**Requirement**
From the first line to the last, give the records again exactly and skip the pictures.

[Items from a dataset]
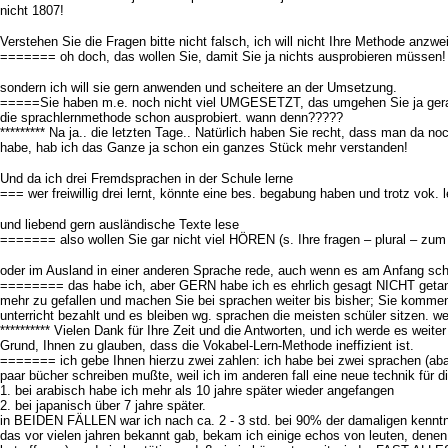
nicht 1807!
Verstehen Sie die Fragen bitte nicht falsch, ich will nicht Ihre Methode anzwei
======= oh doch, das wollen Sie, damit Sie ja nichts ausprobieren müssen!
sondern ich will sie gern anwenden und scheitere an der Umsetzung.
=====Sie haben m.e. noch nicht viel UMGESETZT, das umgehen Sie ja gerade 
die sprachlernmethode schon ausprobiert. wann denn?????
********* Na ja.. die letzten Tage.. Natürlich haben Sie recht, dass man da n
habe, hab ich das Ganze ja schon ein ganzes Stück mehr verstanden!
Und da ich drei Fremdsprachen in der Schule lerne
=== wer freiwillig drei lernt, könnte eine bes. begabung haben und trotz vok
und liebend gern ausländische Texte lese
======= also wollen Sie gar nicht viel HÖREN (s. Ihre fragen – plural – zum
oder im Ausland in einer anderen Sprache rede, auch wenn es am Anfang schw
======== das habe ich, aber GERN habe ich es ehrlich gesagt NICHT getan, in
mehr zu gefallen und machen Sie bei sprachen weiter bis bisher; Sie kommen d
unterricht bezahlt und es bleiben wg. sprachen die meisten schüler sitzen. wen
********** Vielen Dank für Ihre Zeit und die Antworten, und ich werde es wei
Grund, Ihnen zu glauben, dass die Vokabel-Lern-Methode ineffizient ist.
======= ich gebe Ihnen hierzu zwei zahlen: ich habe bei zwei sprachen (ababi
paar bücher schreiben mußte, weil ich im anderen fall eine neue technik für 
1. bei arabisch habe ich mehr als 10 jahre später wieder angefangen
2. bei japanisch über 7 jahre später.
in BEIDEN FÄLLEN war ich nach ca. 2 - 3 std. bei 90% der damaligen kenntnis
das vor vielen jahren bekannt gab, bekam ich einige echos von leuten, denen 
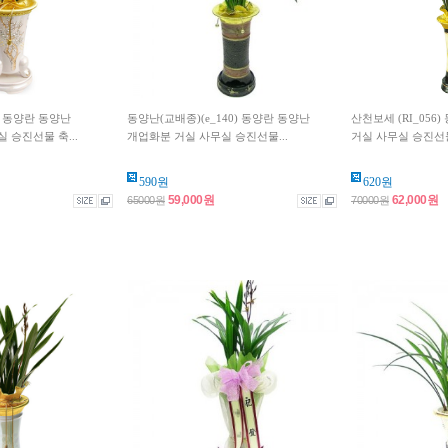
) 동양란 동양난
동양난(교배종)(e_140) 동양란 동양난
산천보세 (RI_056
 승진선물 축...
개업화분 거실 사무실 승진선물...
거실 사무실 승진선물 
590원
620원
59,000원
62,000원
65000원
70000원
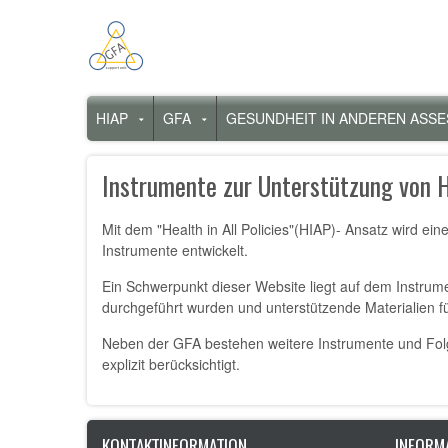
Direkt
zum
Inhalt
Hauptnavigation
HIAP
GFA
GESUNDHEIT IN ANDEREN ASS
Untermenü
Untermenü
für
für
„HiAP“
„GFA“
Instrumente zur Unterstützung von He
Mit dem "Health in All Policies"(HIAP)- Ansatz wird ei
Instrumente entwickelt.
Ein Schwerpunkt dieser Website liegt auf dem Instrum
durchgeführt wurden und unterstützende Materialien f
Neben der GFA bestehen weitere Instrumente und Folg
explizit berücksichtigt.
KONTAKTINFORMATION
INFORM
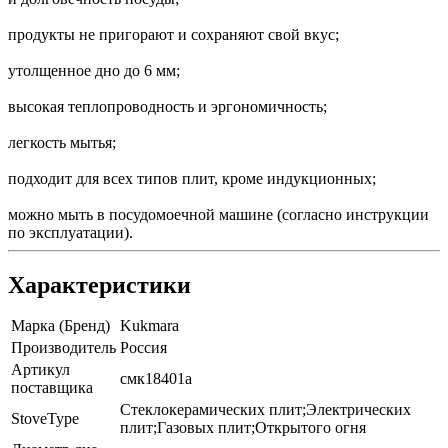
продукты не пригорают и сохраняют свой вкус;
утолщенное дно до 6 мм;
высокая теплопроводность и эргономичность;
легкость мытья;
подходит для всех типов плит, кроме индукционных;
можно мыть в посудомоечной машине (согласно инструкции
по эксплуатации).
Характеристики
Марка (Бренд)
Kukmara
Производитель
Россия
Артикул
смк18401а
поставщика
Стеклокерамических плит;Электрических
StoveType
плит;Газовых плит;Открытого огня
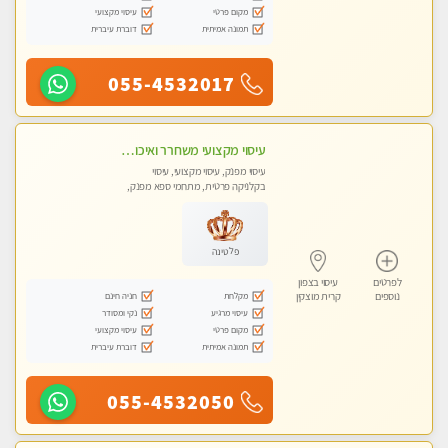
מקום פרטי
עיסוי מקצועי
תמונה אמיתית
דוברת עיברית
055-4532017
עיסוי מקצועי משחרר ואיכותי והכי טוב בעיר - מרגיע ומפנק
עיסוי מפנק, עיסוי מקצועי, עיסוי
בקלניקה פרטית, מתחמי ספא מפנק,
עיסוי טנטרה
פלטינה
לפרטים
עיסוי בצפון
מקלחת
חניה חינם
נוספים
קרית מוצקין
עיסוי מרגיע
נקי ומסודר
מקום פרטי
עיסוי מקצועי
תמונה אמיתית
דוברת עיברית
055-4532050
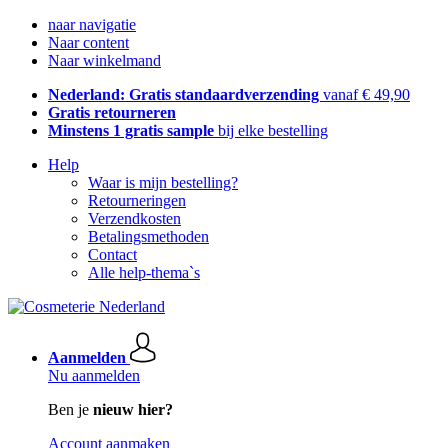
naar navigatie
Naar content
Naar winkelmand
Nederland: Gratis standaardverzending
vanaf € 49,90
Gratis retourneren
Minstens 1 gratis sample
bij elke bestelling
Help
Waar is mijn bestelling?
Retourneringen
Verzendkosten
Betalingsmethoden
Contact
Alle help-thema`s
Aanmelden
Nu aanmelden
Ben je
nieuw hier?
Account aanmaken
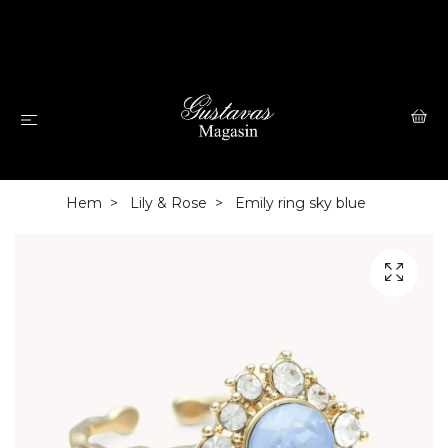
Hem
Lily & Rose
Emily ring sky blue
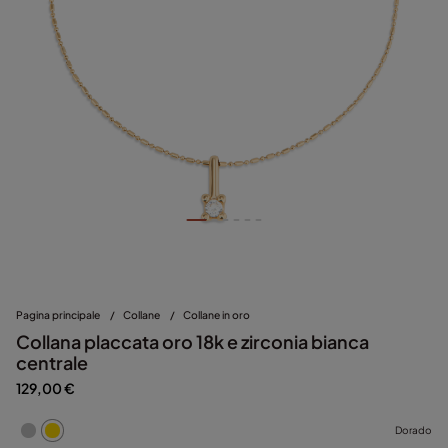
Pagina principale
/
Collane
/
Collane in oro
Collana placcata oro 18k e zirconia bianca
centrale
129,00 €
Dorado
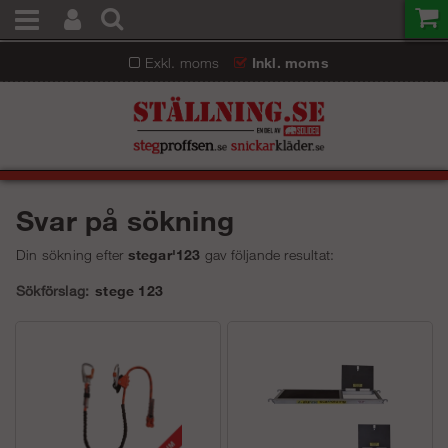
Exkl. moms
Inkl. moms
Svar på sökning
Din sökning efter
stegar'123
gav följande resultat:
Sökförslag:
stege 123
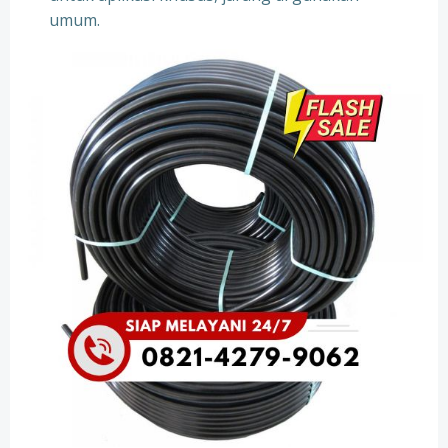
umum.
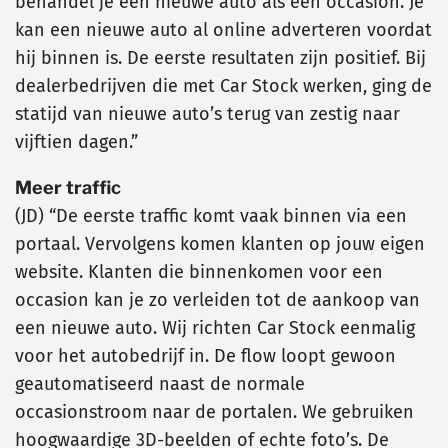
behandel je een nieuwe auto als een occasion. Je
kan een nieuwe auto al online adverteren voordat
hij binnen is. De eerste resultaten zijn positief. Bij
dealerbedrijven die met Car Stock werken, ging de
statijd van nieuwe auto’s terug van zestig naar
vijftien dagen.”
Meer traffic
(JD) “De eerste traffic komt vaak binnen via een
portaal. Vervolgens komen klanten op jouw eigen
website. Klanten die binnenkomen voor een
occasion kan je zo verleiden tot de aankoop van
een nieuwe auto. Wij richten Car Stock eenmalig
voor het autobedrijf in. De flow loopt gewoon
geautomatiseerd naast de normale
occasionstroom naar de portalen. We gebruiken
hoogwaardige 3D-beelden of echte foto’s. De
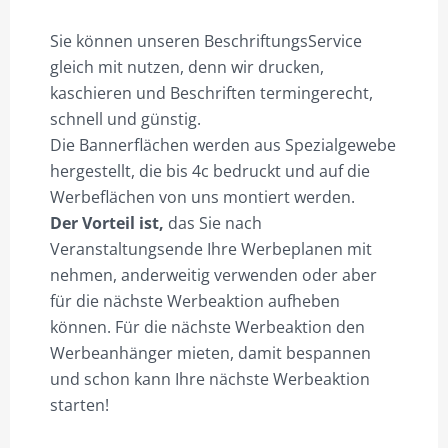
Sie können unseren BeschriftungsService
gleich mit nutzen, denn wir drucken,
kaschieren und Beschriften termingerecht,
schnell und günstig.
Die Bannerflächen werden aus Spezialgewebe
hergestellt, die bis 4c bedruckt und auf die
Werbeflächen von uns montiert werden.
Der Vorteil ist,
das Sie nach
Veranstaltungsende Ihre Werbeplanen mit
nehmen, anderweitig verwenden oder aber
für die nächste Werbeaktion aufheben
können. Für die nächste Werbeaktion den
Werbeanhänger mieten, damit bespannen
und schon kann Ihre nächste Werbeaktion
starten!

**Output for this task**
nicht 1807!
Verstehen Sie die Fragen bitte nicht falsch, ich will nicht Ihre Methode anzwei
======= oh doch, das wollen Sie, damit Sie ja nichts ausprobieren müssen!
sondern ich will sie gern anwenden und scheitere an der Umsetzung.
=====Sie haben m.e. noch nicht viel UMGESETZT, das umgehen Sie ja gerade 
die sprachlernmethode schon ausprobiert. wann denn?????
********* Na ja.. die letzten Tage.. Natürlich haben Sie recht, dass man da n
habe, hab ich das Ganze ja schon ein ganzes Stück mehr verstanden!
Und da ich drei Fremdsprachen in der Schule lerne
=== wer freiwillig drei lernt, könnte eine bes. begabung haben und trotz vok
und liebend gern ausländische Texte lese
======= also wollen Sie gar nicht viel HÖREN (s. Ihre fragen – plural – zum
oder im Ausland in einer anderen Sprache rede, auch wenn es am Anfang schw
======== das habe ich, aber GERN habe ich es ehrlich gesagt NICHT getan, in
mehr zu gefallen und machen Sie bei sprachen weiter bis bisher; Sie kommen d
unterricht bezahlt und es bleiben wg. sprachen die meisten schüler sitzen. wen
********** Vielen Dank für Ihre Zeit und die Antworten, und ich werde es wei
Grund, Ihnen zu glauben, dass die Vokabel-Lern-Methode ineffizient ist.
======= ich gebe Ihnen hierzu zwei zahlen: ich habe bei zwei sprachen (ababi
paar bücher schreiben mußte, weil ich im anderen fall eine neue technik für 
1. bei arabisch habe ich mehr als 10 jahre später wieder angefangen
2. bei japanisch über 7 jahre später.
in BEIDEN FÄLLEN war ich nach ca. 2 - 3 std. bei 90% der damaligen kenntnis
das vor vielen jahren bekannt gab, bekam ich einige echos von leuten, denen 
) 동양란 동양난
동양난(교배종)(e_140) 동양란 동양난
산천보세 (RI_056
 승진선물 축...
개업화분 거실 사무실 승진선물...
거실 사무실 승진선물 
590원
620원
59,000원
62,000원
65000원
70000원
Direkt
zum
Inhalt
Hauptnavigation
HIAP
GFA
GESUNDHEIT IN ANDEREN ASS
Untermenü
Untermenü
für
für
„HiAP“
„GFA“
Instrumente zur Unterstützung von He
Mit dem "Health in All Policies"(HIAP)- Ansatz wird ei
Instrumente entwickelt.
Ein Schwerpunkt dieser Website liegt auf dem Instrum
durchgeführt wurden und unterstützende Materialien f
Neben der GFA bestehen weitere Instrumente und Folg
explizit berücksichtigt.
KONTAKTINFORMATION
INFORM
продукты не пригорают и сохраняют свой вкус;
утолщенное дно до 6 мм;
высокая теплопроводность и эргономичность;
легкость мытья;
подходит для всех типов плит, кроме индукционных;
можно мыть в посудомоечной машине (согласно инструкции
по эксплуатации).
Характеристики
Марка (Бренд)
Kukmara
Производитель
Россия
Артикул
смк18401а
поставщика
Стеклокерамических плит;Электрических
StoveType
плит;Газовых плит;Открытого огня
מקום פרטי
עיסוי מקצועי
תמונה אמיתית
דוברת עיברית
055-4532017
עיסוי מקצועי משחרר ואיכותי והכי טוב בעיר - מרגיע ומפנק
עיסוי מפנק, עיסוי מקצועי, עיסוי
בקלניקה פרטית, מתחמי ספא מפנק,
עיסוי טנטרה
פלטינה
לפרטים
עיסוי בצפון
מקלחת
חניה חינם
נוספים
קרית מוצקין
עיסוי מרגיע
נקי ומסודר
מקום פרטי
עיסוי מקצועי
תמונה אמיתית
דוברת עיברית
055-4532050
naar navigatie
Naar content
Naar winkelmand
Nederland: Gratis standaardverzending
vanaf € 49,90
Gratis retourneren
Minstens 1 gratis sample
bij elke bestelling
Help
Waar is mijn bestelling?
Retourneringen
Verzendkosten
Betalingsmethoden
Contact
Alle help-thema`s
Aanmelden
Nu aanmelden
Ben je
nieuw hier?
Account aanmaken
Hem
Lily & Rose
Emily ring sky blue
Pagina principale
/
Collane
/
Collane in oro
Collana placcata oro 18k e zirconia bianca
centrale
129,00 €
Dorado
Exkl. moms
Inkl. moms
Svar på sökning
Din sökning efter
stegar'123
gav följande resultat:
Sökförslag:
stege 123
umum.
behandel je een nieuwe auto als een occasion. Je
kan een nieuwe auto al online adverteren voordat
hij binnen is. De eerste resultaten zijn positief. Bij
dealerbedrijven die met Car Stock werken, ging de
statijd van nieuwe auto’s terug van zestig naar
vijftien dagen.”
Meer traffic
(JD) “De eerste traffic komt vaak binnen via een
portaal. Vervolgens komen klanten op jouw eigen
website. Klanten die binnenkomen voor een
occasion kan je zo verleiden tot de aankoop van
een nieuwe auto. Wij richten Car Stock eenmalig
voor het autobedrijf in. De flow loopt gewoon
geautomatiseerd naast de normale
occasionstroom naar de portalen. We gebruiken
hoogwaardige 3D-beelden of echte foto’s. De
Sie können unseren BeschriftungsService
gleich mit nutzen, denn wir drucken,
kaschieren und Beschriften termingerecht,
schnell und günstig.
Die Bannerflächen werden aus Spezialgewebe
hergestellt, die bis 4c bedruckt und auf die
Werbeflächen von uns montiert werden.
Der Vorteil ist,
das Sie nach
Veranstaltungsende Ihre Werbeplanen mit
nehmen, anderweitig verwenden oder aber
für die nächste Werbeaktion aufheben
können. Für die nächste Werbeaktion den
Werbeanhänger mieten, damit bespannen
und schon kann Ihre nächste Werbeaktion
starten!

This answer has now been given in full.